La Sala Segunda del Tribunal Supremo no ha admitido a trámite la recusación de la defensa de Jordi Sànchez contra el juez Francisco Monterde, que forma parte de parte del tribunal que resuelve los recursos de apelación interpuestos contra los autos dictados por el magistrado Pablo Llarena en la causa relativa al denominado procés catalán, según ha informado este lunes el tribunal.

Jordi Sànchez alegó en su recusación que el citado juez Monterde presentaba «un interés directo o indirecto en la condena del recusante», dada su condición de vicepresidente de la Asociación Profesional de la Magistratura (APM), que se ha posicionado en Twitter en contra de las estrategias de ruptura legal desarrolladas por los líderes del proceso independentista, entre los que se incluye el propio Sànchez como ex presidente de la ANC.

La Sala asegura que la recusación de Sànchez se basa «en la publicación de mensajes en una red social por personas no identificadas, en cuentas aparentemente pertenecientes a dicha asociación, algunas de ellas procedentes de la sección territorial de Cataluña, pretendiendo vincular el contenido de dichos mensajes a la posición personal de dicho magistrado sin aportar ningún principio de prueba sobre esta cuestión».

No cumple el plazo legal

El Supremo inadmite la recusación, además, basándose en el plazo legal previsto para su presentación, que es de 10 días tras la notificación de la primera resolución por la que se conozca la identidad del juez a recusar.

La Sala indica que la condición del Magistrado recusado como vicepresidente de dicha asociación data de varios años atrás y es de dominio público.

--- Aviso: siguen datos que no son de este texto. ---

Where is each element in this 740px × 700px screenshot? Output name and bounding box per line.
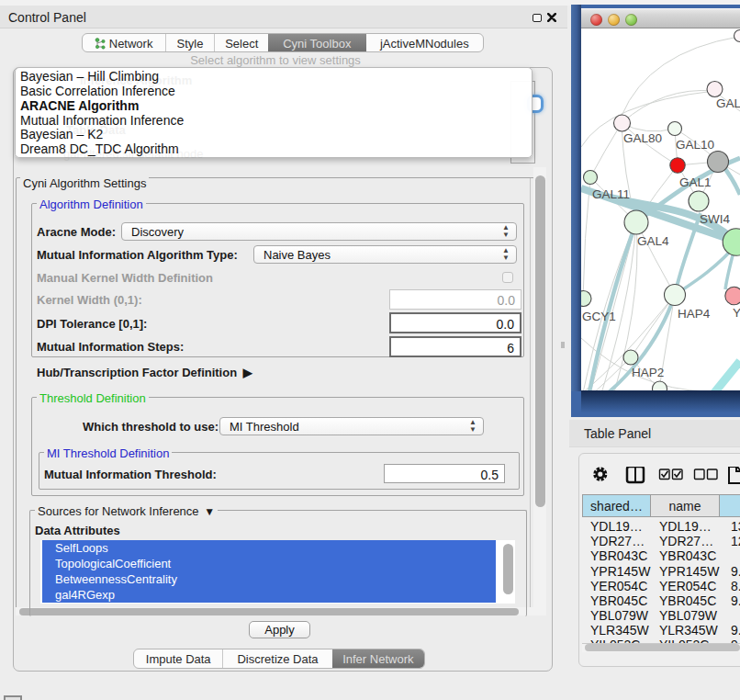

Por otro lado, añade que la composición de la Sala encargada de resolver los recursos de apelación contra los autos dictados por el juez instructor en esta causa es conocida desde su publicación en el BOE de 30 de diciembre de 2016. A todo ello añade que esta misma Sala, de la que forma parte el magistrado recusado, ya ha resuelto con fecha de 5 de enero de 2018 el recurso interpuesto por Oriol Junqueras contra el auto de 4 de diciembre de 2017 que confirmó la situación de prisión provisional del exvicepresidente de la Generalitat, dato que es conocido por el recusante, que se adhirió a dicho recurso.